REPUBLIKA.CO.ID, BANDUNG -- Reni tak kuasa menahan haru saat melihat para siswanya berlarian memeluk ayah ibu mereka. Namun, di tengah keharuan itu muncul rasa sedih yang mengiris ketika melihat para siswa yatim piatu hanya bisa melihat momen itu dengan linangan air mata. Ya, mereka tak lagi punya 'rumah' untuk pulang.
Reni Rahayu, dara asal Agam /Padang (Sumatra Barat) ini sudah lima bulan bertugas di MI Muhammadiyah 2 Bandung. Di sana Reni mengemban amanah sebagai Konsultan Relawan Sekolah Literasi Indonesia (Kawan SLI).
Dialah ujung tombak pelaksana program, tugasnya memastikan program SLI ini berjalan optimal dan sesuai perencanaan. Setiap hari Reni dituntut piawai untuk mendampingi dan menjadi kawan diskusi bagi para guru dan kepala sekolah, agar program peningkatan kualitas pembelajaran dengan pendekatan literasi ini dapat terlaksana sukses di sekolah mereka.
Berada jauh dari rumah selama satu tahun penuh menjadi 'siksaan' tersendiri bagi Reni. Rumah tidak hanya berarti bangunan bagi Reni, tapi rumah juga berarti pelukan ibu yang menguatkan jiwanya setelah lelah berpetualang.

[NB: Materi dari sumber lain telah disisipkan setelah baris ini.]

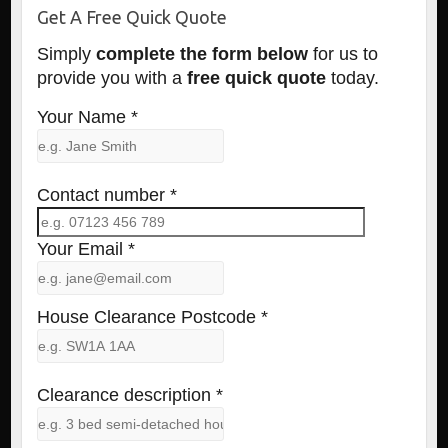
Get A Free Quick Quote
Simply
complete the form below
for us to
provide you with a
free quick quote
today.
Your Name *
Contact number *
Your Email *
House Clearance Postcode *
Clearance description *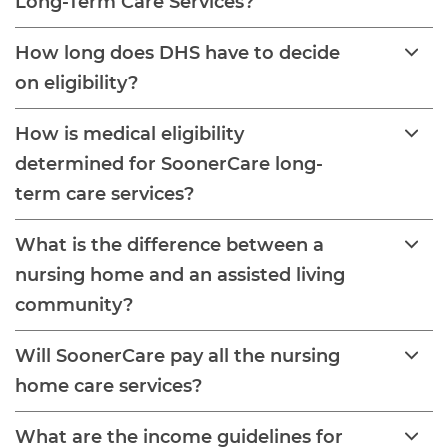
Long-Term Care Services?
How long does DHS have to decide
on eligibility?
How is medical eligibility
determined for SoonerCare long-
term care services?
What is the difference between a
nursing home and an assisted living
community?
Will SoonerCare pay all the nursing
home care services?
What are the income guidelines for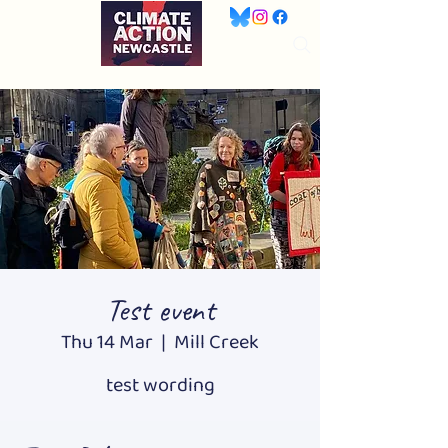
Test event
Thu 14 Mar
  |  
Mill Creek
test wording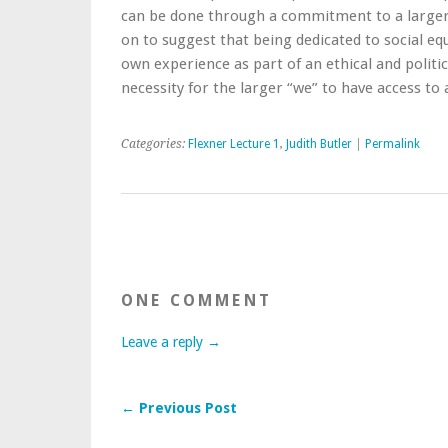
can be done through a commitment to a larger 
on to suggest that being dedicated to social eq
own experience as part of an ethical and politic
necessity for the larger “we” to have access to a 
Categories:
Flexner Lecture 1
,
Judith Butler
|
Permalink
ONE COMMENT
Leave a reply →
← Previous Post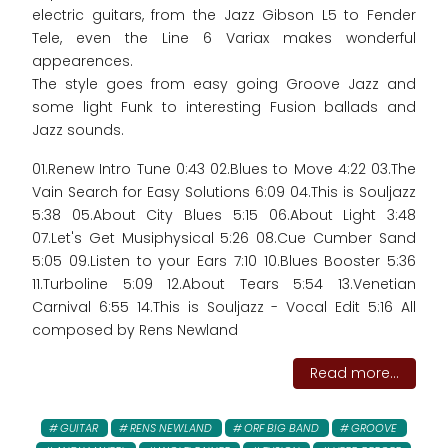
electric guitars, from the Jazz Gibson L5 to Fender
Tele, even the Line 6 Variax makes wonderful
appearences.
The style goes from easy going Groove Jazz and
some light Funk to interesting Fusion ballads and
Jazz sounds.
01.Renew Intro Tune 0:43 02.Blues to Move 4:22 03.The
Vain Search for Easy Solutions 6:09 04.This is Souljazz
5:38 05.About City Blues 5:15 06.About Light 3:48
07.Let's Get Musiphysical 5:26 08.Cue Cumber Sand
5:05 09.Listen to your Ears 7:10 10.Blues Booster 5:36
11.Turboline 5:09 12.About Tears 5:54 13.Venetian
Carnival 6:55 14.This is Souljazz - Vocal Edit 5:16 All
composed by Rens Newland
Read more...
GUITAR
RENS NEWLAND
ORF BIG BAND
GROOVE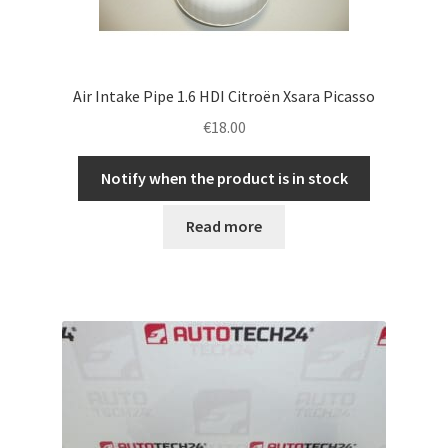
Air Intake Pipe 1.6 HDI Citroën Xsara Picasso
€
18.00
Notify when the product is in stock
Read more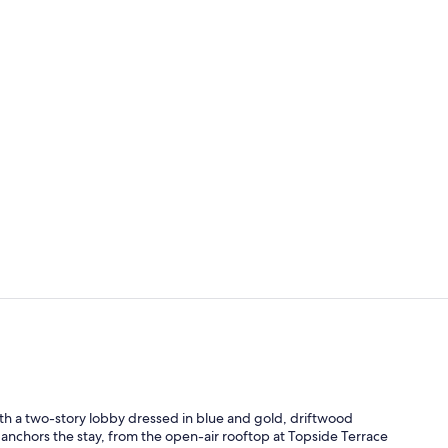
Creator vid
Lobby
th a two-story lobby dressed in blue and gold, driftwood
 anchors the stay, from the open-air rooftop at Topside Terrace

Namun ada satu kenyataan yang menghentak Reni sehingga ia memilih untuk menguatkan diri dari keinginannya kembali ke rumah. Reni teringat siswa-siswinya yang tak lagi punya rumah untuk pulang.
“Bicara tentang rumah mengingatkan saya kepada anak-anak panti asuhan yang banyak bersekolah di MI Muhammadiyah 2 Bandung, mulai dari Kelas 1 hingga Kelas 6. Kebanyakan dari mereka yatim piatu. Sebenarnya tidak sedikit yang masih memiliki ayah dan ibu, namun karena tuntutan ekonomi mereka harus dititipkan ke panti asuhan,” papar Reni.
Ada satu peristiwa di sekolah yang membuat Reni tersentuh. Hari itu, Sabtu, 19 Januari 2019, Reni dan teman-teman guru di MI Muhammadiyah 2 Bandung mengadakan Seminar Parenting dengan tema 'Mempersiapkan Anak Menyonsong Masa Depan'. Acara ini menghadirkan orang tua dari para siswa. Klimaks dari seminar pengasuhan ini adalah penampilan dari Kelas 6 yang menyanyikan lagu tentang Ayah dan Ibu.
Belum setengah dari lagu mereka nyanyikan, suasana langsung berubah sendu. Satu per satu dari anak-anak Kelas 6 ini mulai meneteskan air mata. Begitu juga dengan orang tua dan para guru. Reni yang saat itu bertugas untuk mendokumentasikan acara pun tak pelak ikut haru.
“Sambil berusaha menahan air mata yang siap tumpah, saya pegang kamera sambil mengabadikan momen haru itu. Tapi rasa rindu pada rumah malah terbawa hanyut oleh setiap lirik lagu yang anak-anak nyanyikan, jadilah saya ikut nangis juga,” kenang Reni.
Momen epik pun tercipta setelah lagu selesai dinyanyikan. Anak-anak langsung berlari ke orang tua mereka masing-masing kemudian berpelukan erat. Namun di tengah keharuan yang membahagiakan itu, ada satu hal yang menyedot fokus Reni.
“Saya langsung melihat siswa-siswi yatim piatu, mereka hanya bisa duduk diam sambil meneteskan air mata di atas panggung karena tidak bisa menemukan sosok ibu atau ayahnya. Akhirnya kami, guru-guru dan wali kelas naik panggung dan langsung merangkul mereka untuk menunjukkan bahwa mereka juga punya orang tua yaitu kami ini, guru mereka,” kata Reni.
Dari momen itulah Reni merasa bahwa kerinduannya terhadap rumah ternyata belum seberapa dibandingkan anak-anak itu yang tidak lagi punya 'rumah' untuk pulang. Reni pun mengajak pada untuk selalu mendoakan orang tua, karena merekalah sejatinya rumah tempat kita pulang.